Long-noncoding RNAs (lncRNAs) are transcripts of over 200 nt and are involved in the regulation of gene expression. In plants, lncRNAs have been implicated in diverse regulatory processes, including the modulation of chromatin topology, interactions with microRNAs, regulation of alternative splicing, and serving as scaffolds for the assembly of protein complexes. Despite their biological importance, the identification of evolutionarily conserved lncRNAs remains methodologically challenging, mainly due to their limited sequence conservation. Nonetheless, lncRNAs have alternative forms of conservation, such as the preservation of secondary RNA structure1,2, which is crucial for their molecular functionality.

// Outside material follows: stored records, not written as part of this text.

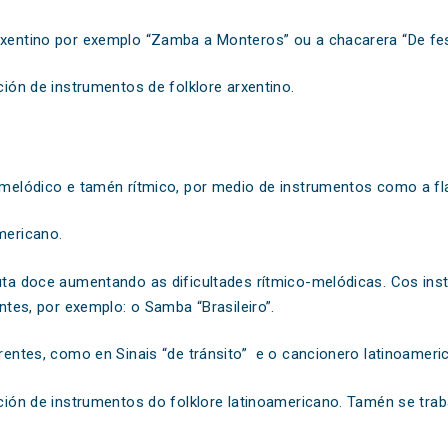
arxentino por exemplo “Zamba a Monteros” ou a chacarera “De fes
ción de instrumentos de folklore arxentino.
a melódico e tamén rítmico, por medio de instrumentos como a fl
mericano.
auta doce aumentando as dificultades rítmico-melódicas. Cos ins
entes, por exemplo: o Samba “Brasileiro”.
erentes, como en Sinais “de tránsito” e o cancionero latinoamer
ación de instrumentos do folklore latinoamericano. Tamén se trab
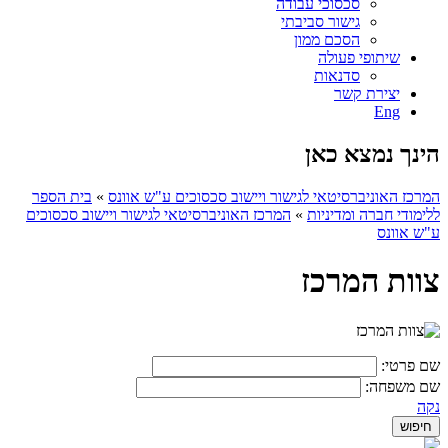
סכסוכי עבודה
גישור סביבתי
הסכם ממון
שיתופי פעולה
סדנאות
יצירת קשר
Eng
הינך נמצא כאן
המרכז האוניברסיטאי לגישור ויישוב סכסוכים ע"ש אוונס
»
בית הספר
ללימודי חברה ומדיניות
»
המרכז האוניברסיטאי לגישור ויישוב סכסוכים
ע"ש אוונס
צוות המרכז
שם פרטי:
שם משפחה:
נקה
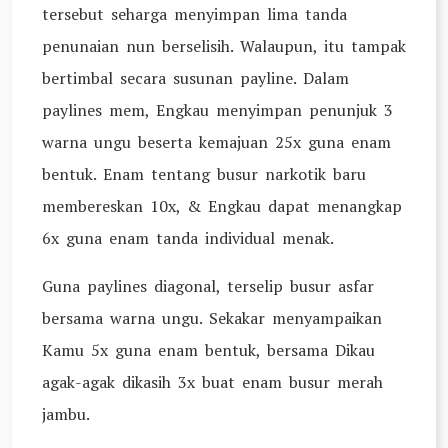
tersebut seharga menyimpan lima tanda
penunaian nun berselisih. Walaupun, itu tampak
bertimbal secara susunan payline. Dalam
paylines mem, Engkau menyimpan penunjuk 3
warna ungu beserta kemajuan 25x guna enam
bentuk. Enam tentang busur narkotik baru
membereskan 10x, & Engkau dapat menangkap
6x guna enam tanda individual menak.
Guna paylines diagonal, terselip busur asfar
bersama warna ungu. Sekakar menyampaikan
Kamu 5x guna enam bentuk, bersama Dikau
agak-agak dikasih 3x buat enam busur merah
jambu.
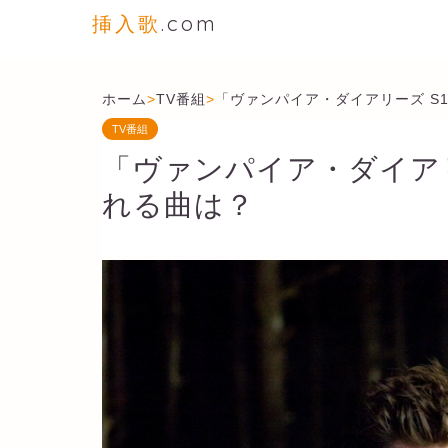
挿入歌
.com
ホーム
>
TV番組
>
「ヴァンパイア・ダイアリーズ S1
TV番組
「ヴァンパイア・ダイアリー
れる曲は？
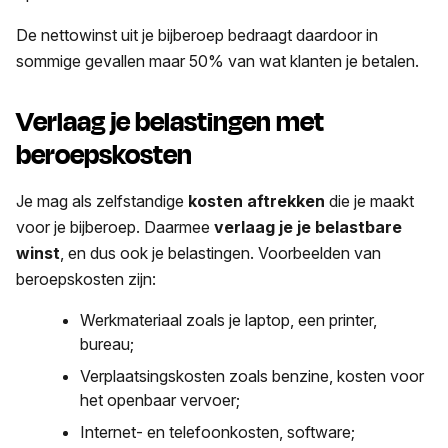
De nettowinst uit je bijberoep bedraagt daardoor in
sommige gevallen maar 50% van wat klanten je betalen.
Verlaag je belastingen met
beroepskosten
Je mag als zelfstandige
kosten aftrekken
die je maakt
voor je bijberoep. Daarmee
verlaag je je belastbare
winst
, en dus ook je belastingen. Voorbeelden van
beroepskosten zijn:
Werkmateriaal zoals je laptop, een printer,
bureau;
Verplaatsingskosten zoals benzine, kosten voor
het openbaar vervoer;
Internet- en telefoonkosten, software;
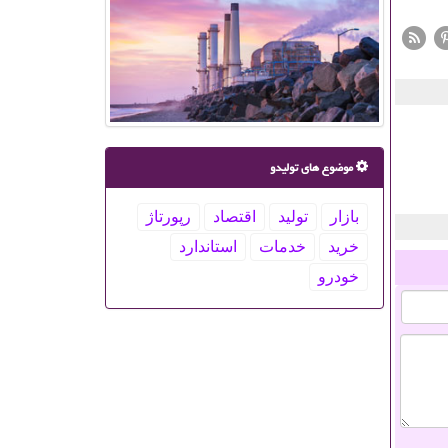
موضوع های تولیدو
بازار
تولید
اقتصاد
رپورتاژ
خرید
خدمات
استاندارد
خودرو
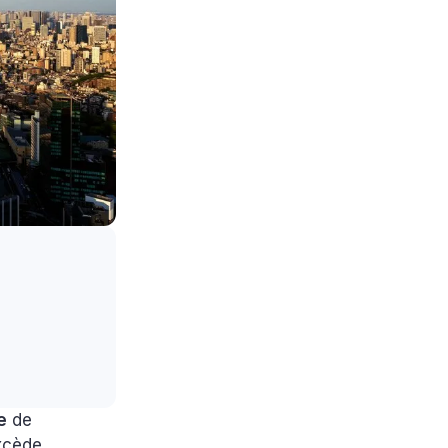
e
de
xcède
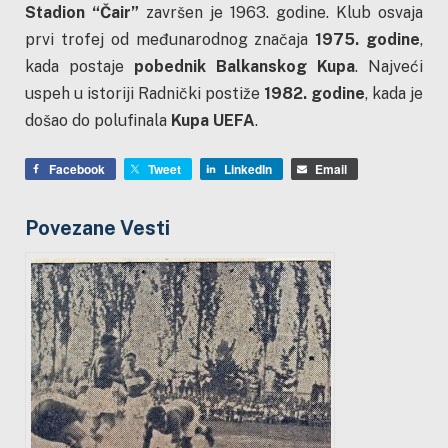
Stadion “Čair”
završen je 1963. godine. Klub osvaja
prvi trofej od međunarodnog značaja
1975. godine
,
kada postaje
pobednik Balkanskog Kupa
. Najveći
uspeh u istoriji Radnički postiže
1982. godine
, kada je
došao do polufinala
Kupa UEFA
.
Facebook
Tweet
LinkedIn
Email
Povezane Vesti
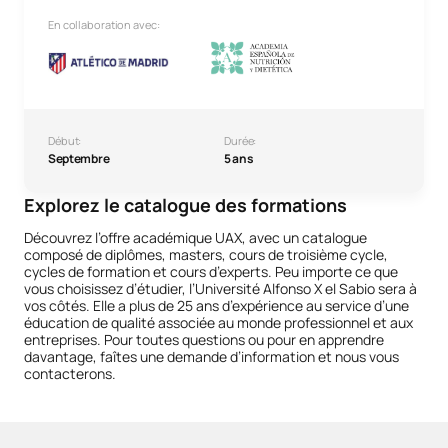
En collaboration avec:
Début:
Durée:
Septembre
5 ans
Explorez le catalogue des formations
Découvrez l’offre académique UAX, avec un catalogue
composé de diplômes, masters, cours de troisième cycle,
cycles de formation et cours d’experts. Peu importe ce que
vous choisissez d’étudier, l’Université Alfonso X el Sabio sera à
vos côtés. Elle a plus de 25 ans d’expérience au service d’une
éducation de qualité associée au monde professionnel et aux
entreprises. Pour toutes questions ou pour en apprendre
davantage, faîtes une demande d’information et nous vous
contacterons.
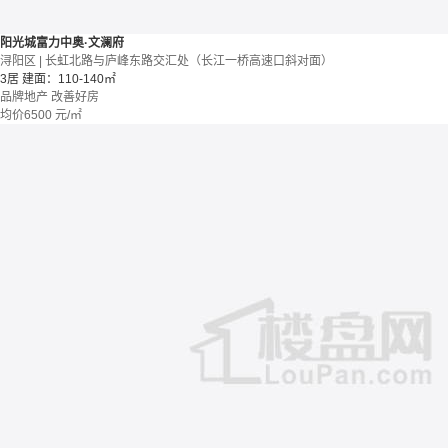
阳光城富力中奥·文澜府
浔阳区 | 长虹北路与庐峰东路交汇处（长江一桥高速口斜对面）
3居
建面：110-140㎡
品牌地产
改善好房
均价
6500
元/㎡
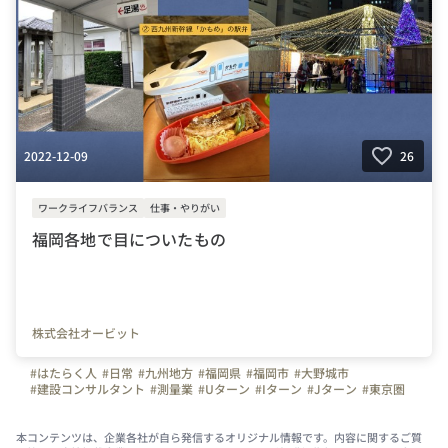
2022-12-09
26
ワークライフバランス
仕事・やりがい
福岡各地で目についたもの
株式会社オービット
#はたらく人
#日常
#九州地方
#福岡県
#福岡市
#大野城市
#建設コンサルタント
#測量業
#Uターン
#Iターン
#Jターン
#東京圏
#関西圏
#関東地方
#近畿地方
#うきは市
本コンテンツは、企業各社が自ら発信するオリジナル情報です。内容に関するご質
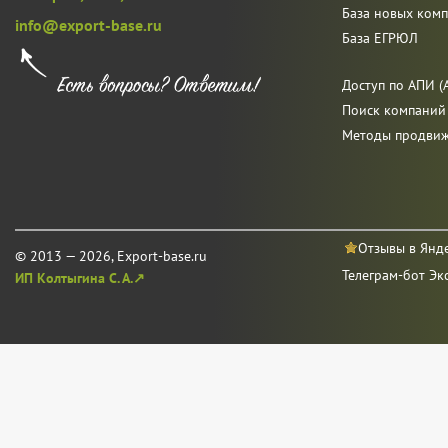
База новых ком
info@export-base.ru
База ЕГРЮЛ
Доступ по АПИ (A
Поиск компаний
Методы продви
Отзывы в Янд
© 2013 — 2026, Export-base.ru
Телеграм-бот Эк
ИП Колтыгина С. А.↗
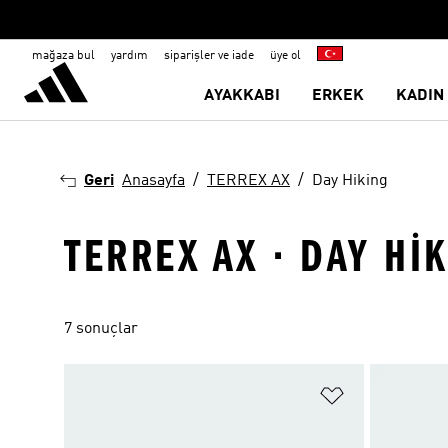
mağaza bul
yardım
siparişler ve iade
üye ol
AYAKKABI
ERKEK
KADIN
Geri
Anasayfa
TERREX AX
Day Hiking
TERREX AX · DAY HI
7 sonuçlar
Favori Listesi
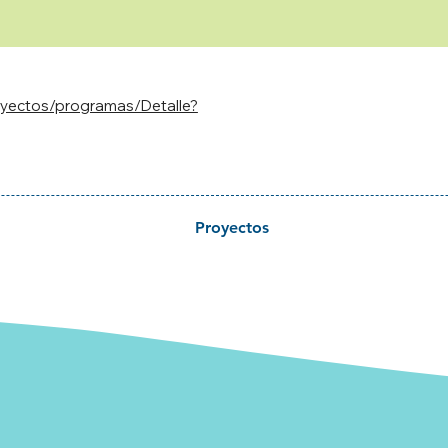
royectos/programas/Detalle?
Proyectos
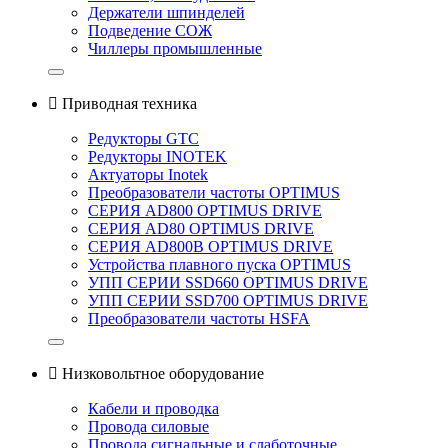
Держатели шпинделей
Подведение СОЖ
Чиллеры промышленные

Приводная техника
Редукторы GTC
Редукторы INOTEK
Актуаторы Inotek
Преобразователи частоты OPTIMUS
СЕРИЯ AD800 OPTIMUS DRIVE
СЕРИЯ AD80 OPTIMUS DRIVE
СЕРИЯ AD800B OPTIMUS DRIVE
Устройства плавного пуска OPTIMUS
УПП СЕРИИ SSD660 OPTIMUS DRIVE
УПП СЕРИИ SSD700 OPTIMUS DRIVE
Преобразователи частоты HSFA

Низковольтное оборудование
Кабели и проводка
Провода силовые
Провода сигнальные и слаботочные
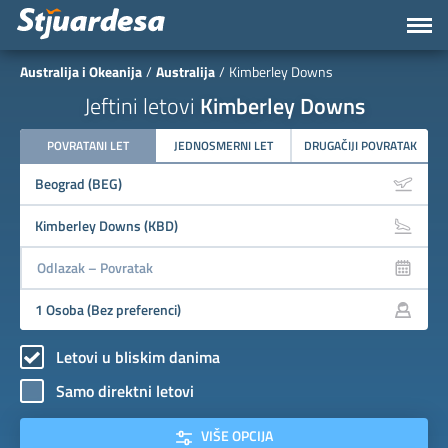
Australija i Okeanija
Australija
Kimberley Downs
Jeftini letovi
Kimberley Downs
POVRATANI LET
JEDNOSMERNI LET
DRUGAČIJI POVRATAK
Letovi u bliskim danima
Samo direktni letovi
VIŠE OPCIJA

Currently, there is a gap in the knowledge regarding the proportion of lncRNAs with conserved secondary structures within the Brassicaceae clade. In this study, we analyzed the secondary structure conservation of 4,281 annotated lncRNAs in Arabidopsis thaliana. To achieve this, we developed a bioinformatics pipeline to evaluate the secondary structure of these lncRNAs. To identify potential orthologous lncRNAs, we built a whole-genome alignment3 of representative species across the Brassicaceae clade and extracted alignment blocks corresponding to the orthologous positions of A. thaliana lncRNAs. These alignment blocks were consolidated using MAFtools4 to reduce their fragmentation. Finally, we screened the consolidated alignment blocks using a sliding window approach with the RNAz5 tool.
Our pipeline allows us to screen ~50% of Arabidopsis thaliana lncRNAs across 14 species of Brassicaceae spanning ~19 MYA6, and reports that ~10% of them have a signal of RNA secondary conservation, including known lncRNAs such as HID1 and IPS1.